Items from a dataset:
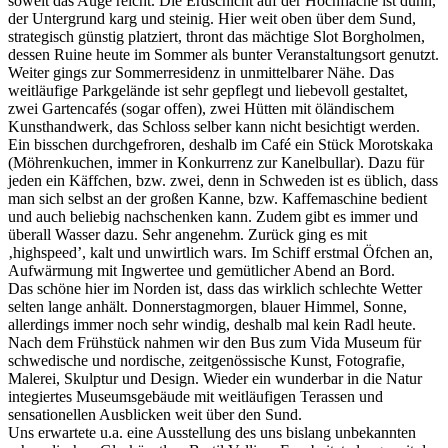
soweit das Auge reicht. Die Erdschicht auf der Hochfläche ist dünn,
der Untergrund karg und steinig. Hier weit oben über dem Sund,
strategisch günstig platziert, thront das mächtige Slot Borgholmen,
dessen Ruine heute im Sommer als bunter Veranstaltungsort genutzt.
Weiter gings zur Sommerresidenz in unmittelbarer Nähe. Das
weitläufige Parkgelände ist sehr gepflegt und liebevoll gestaltet,
zwei Gartencafés (sogar offen), zwei Hütten mit öländischem
Kunsthandwerk, das Schloss selber kann nicht besichtigt werden.
Ein bisschen durchgefroren, deshalb im Café ein Stück Morotskaka
(Möhrenkuchen, immer in Konkurrenz zur Kanelbullar). Dazu für
jeden ein Käffchen, bzw. zwei, denn in Schweden ist es üblich, dass
man sich selbst an der großen Kanne, bzw. Kaffemaschine bedient
und auch beliebig nachschenken kann. Zudem gibt es immer und
überall Wasser dazu. Sehr angenehm. Zurück ging es mit
‚highspeed’, kalt und unwirtlich wars. Im Schiff erstmal Öfchen an,
Aufwärmung mit Ingwertee und gemütlicher Abend an Bord.
Das schöne hier im Norden ist, dass das wirklich schlechte Wetter
selten lange anhält. Donnerstagmorgen, blauer Himmel, Sonne,
allerdings immer noch sehr windig, deshalb mal kein Radl heute.
Nach dem Frühstück nahmen wir den Bus zum Vida Museum für
schwedische und nordische, zeitgenössische Kunst, Fotografie,
Malerei, Skulptur und Design. Wieder ein wunderbar in die Natur
integiertes Museumsgebäude mit weitläufigen Terassen und
sensationellen Ausblicken weit über den Sund.
Uns erwartete u.a. eine Ausstellung des uns bislang unbekannten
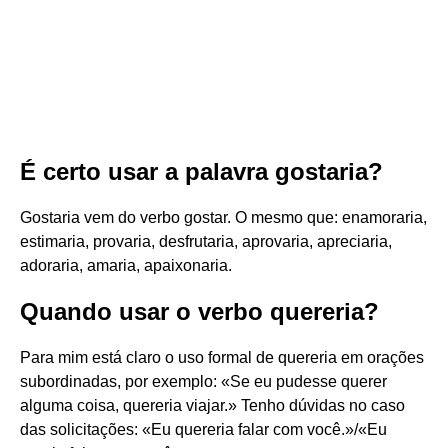
É certo usar a palavra gostaria?
Gostaria vem do verbo gostar. O mesmo que: enamoraria,
estimaria, provaria, desfrutaria, aprovaria, apreciaria,
adoraria, amaria, apaixonaria.
Quando usar o verbo quereria?
Para mim está claro o uso formal de quereria em orações
subordinadas, por exemplo: «Se eu pudesse querer
alguma coisa, quereria viajar.» Tenho dúvidas no caso
das solicitações: «Eu quereria falar com você.»/«Eu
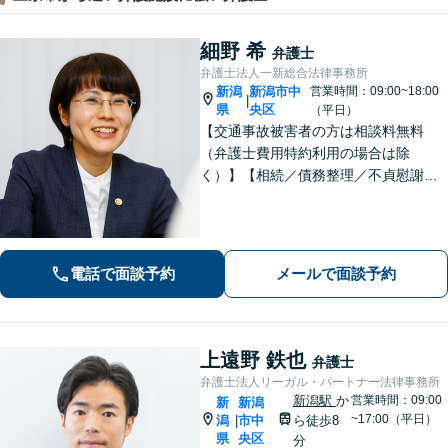
細野 希
弁護士
弁護士法人一新総合法律事務所
新潟
新潟市中
営業時間：09:00~18:00
|
県
央区
（平日）
【交通事故被害者の方は相談料無料
（弁護士費用特約利用の場合は除
く）】【相続／債務整理／不貞慰謝料
請求／労災は初回相談無料！】【労
働・雇用／労働災害は事故直後からサ
ポート！】あなたのお話を丁寧に聞
き、気持ちに寄り添いながら法的サポ
電話で面談予約
メールで面談予約
ートをいたします。
上遠野 鉄也
弁護士
弁護士法人リーガル・パートナー法律事務所
新潟駅
か
営業時間：09:00
新
新潟
~17:00（平日）
潟
市中
ら徒歩8
|
県
央区
分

▸ **WHAT YOU NEED TO DO**
Every line containing the string "Sund" is required; copy each such line from the data.

▸ **WRITTEN SOLUTION**
der Untergrund karg und steinig. Hier weit oben über dem Sund,
sensationellen Ausblicken weit über den Sund.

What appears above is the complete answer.